Born at Raiding, in Hungary, in 1811, Franz Liszt had early lessons with Czerny in Vienna. From there he moved to Paris, where he was able to impress audiences by his performance, embarking on a series of concert tours. His interest in supremely virtuoso performance was renewed in 1830 when he heard the great violinist Paganini, whose technical accomplishments he now set out to emulate. The years that followed brought a series of compositions, including transcriptions of songs and operatic fantasies, part of the stock-in-trade of a virtuoso. After years of travel, in 1848 he settled in Weimar, turning his attention now to the development of a newer form of orchestral music, the symphonic poem, and, as always, to the revision and publication of earlier compositions. This marked the end of Liszts career as a travelling virtuoso, although he lost nothing of his phenomenal ability as a player. In 1861 he moved to Rome, in the following years dividing his time between Weimar, where he imparted advice to a younger generation, Rome, where he was able to pursue his religious interests, and Pest, where he returned now as a national hero. He died in 1886 in Bayreuth. The present transcriptions of songs by Schubert include Der Lindenbaum (The Lime Tree), almost a folk-song, so well known is it, as familiar to children as it was to Thomas Manns hero on the battlefield in The Magic Mountain. Liszt creates from this song a work of some complexity, capturing its mood of nostalgia. It is one of a dozen songs from Winterreise written in 1839, including Der stürmische Morgen (The Stormy Morning) and Im Dorfe (In the Village), the former used to frame the latter. Liszt had a keen appreciation of literature and an acute awareness of the mood of the words of the songs he transcribed. The storm is followed by the introspection of the lonely traveller in the night, as the villagers sleep, only to return in all its original fury. Erlkönig (The Erlking) is one of the best known of Schuberts songs. Liszt captures the terror of the night journey, as the father rides through the forest, his dying child lured by the enticements of the mysterious Erlking.
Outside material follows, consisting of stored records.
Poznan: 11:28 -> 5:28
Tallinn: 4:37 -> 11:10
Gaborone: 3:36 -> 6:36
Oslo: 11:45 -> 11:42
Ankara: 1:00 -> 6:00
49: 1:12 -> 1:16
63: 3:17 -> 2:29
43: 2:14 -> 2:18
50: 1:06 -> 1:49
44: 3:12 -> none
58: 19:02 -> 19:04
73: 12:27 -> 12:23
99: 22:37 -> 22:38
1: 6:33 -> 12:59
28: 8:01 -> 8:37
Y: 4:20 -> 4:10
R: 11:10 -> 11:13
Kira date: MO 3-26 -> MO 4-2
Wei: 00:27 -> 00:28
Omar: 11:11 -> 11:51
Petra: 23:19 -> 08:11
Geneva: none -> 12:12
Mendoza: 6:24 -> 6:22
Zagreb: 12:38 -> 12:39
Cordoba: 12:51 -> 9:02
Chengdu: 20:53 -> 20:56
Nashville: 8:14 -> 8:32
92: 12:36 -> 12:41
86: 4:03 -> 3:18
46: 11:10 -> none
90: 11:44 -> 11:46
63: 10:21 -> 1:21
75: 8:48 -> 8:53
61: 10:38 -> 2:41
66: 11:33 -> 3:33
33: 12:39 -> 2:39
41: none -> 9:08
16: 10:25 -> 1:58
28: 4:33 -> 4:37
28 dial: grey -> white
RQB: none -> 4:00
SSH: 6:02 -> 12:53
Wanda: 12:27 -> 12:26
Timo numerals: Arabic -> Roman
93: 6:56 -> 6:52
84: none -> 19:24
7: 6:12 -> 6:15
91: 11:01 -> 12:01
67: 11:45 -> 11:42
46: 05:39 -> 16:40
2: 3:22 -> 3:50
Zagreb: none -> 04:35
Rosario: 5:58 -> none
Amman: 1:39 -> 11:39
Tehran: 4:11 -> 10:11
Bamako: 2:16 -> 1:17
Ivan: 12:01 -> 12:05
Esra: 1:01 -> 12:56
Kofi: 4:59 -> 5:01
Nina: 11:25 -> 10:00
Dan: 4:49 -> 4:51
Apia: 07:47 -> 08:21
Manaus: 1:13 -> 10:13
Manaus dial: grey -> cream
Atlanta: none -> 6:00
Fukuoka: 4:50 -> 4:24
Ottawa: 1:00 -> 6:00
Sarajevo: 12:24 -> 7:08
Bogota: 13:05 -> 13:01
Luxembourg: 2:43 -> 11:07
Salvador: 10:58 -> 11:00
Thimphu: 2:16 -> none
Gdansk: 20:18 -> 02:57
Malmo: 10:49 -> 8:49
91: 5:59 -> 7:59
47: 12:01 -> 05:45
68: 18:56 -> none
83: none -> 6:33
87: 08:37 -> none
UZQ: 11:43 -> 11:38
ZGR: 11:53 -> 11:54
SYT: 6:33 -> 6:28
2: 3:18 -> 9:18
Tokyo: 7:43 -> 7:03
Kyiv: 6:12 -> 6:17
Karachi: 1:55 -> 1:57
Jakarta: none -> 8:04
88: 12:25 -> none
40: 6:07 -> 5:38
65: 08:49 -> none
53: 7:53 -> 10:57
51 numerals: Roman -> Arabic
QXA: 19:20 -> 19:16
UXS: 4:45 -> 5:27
Ferruccio Busoni was born at Empoli, near Florence, in 1866, the only child of musical parents. His father was a virtuoso clarinettist, while his mother, who came from Trieste, was a pianist of German ancestry. Busonis early concert career as a pianist of phenomenal ability took him to Vienna, where he soon made an impression by his ability as a pianist, composer and improviser and was able to benefit from the rich cultural life that the city offered. Here he heard and himself played to Liszt, met Brahms and Anton Rubinstein, and enjoyed the friendship of Karl Goldmark. On the advice of Brahms he moved in 1886 to Berlin to benefit from the teaching of Carl Reinecke, and from there he moved for a time to Helsinki Conservatory, where he influenced a new generation of Finnish composers. He continued his career as a pianist, with concert-tours to America and elsewhere, and in 1894 settled in Berlin, his home, except for a period in Switzerland during the war, until his death in 1924. He did much to promote the music of Liszt and to encourage, in concerts that he conducted, contemporary music. In his own performances as a pianist he won wide popularity with audiences. His transcriptions, of Bach in particular, followed the tradition of Liszt, a re-creation of the music on which they were based, with a freedom of interpretation that is only now, once again, reaching audiences. His impressive transcription of Schuberts 1817 Overture in D major, German rather than Italian in style, was made in 1889.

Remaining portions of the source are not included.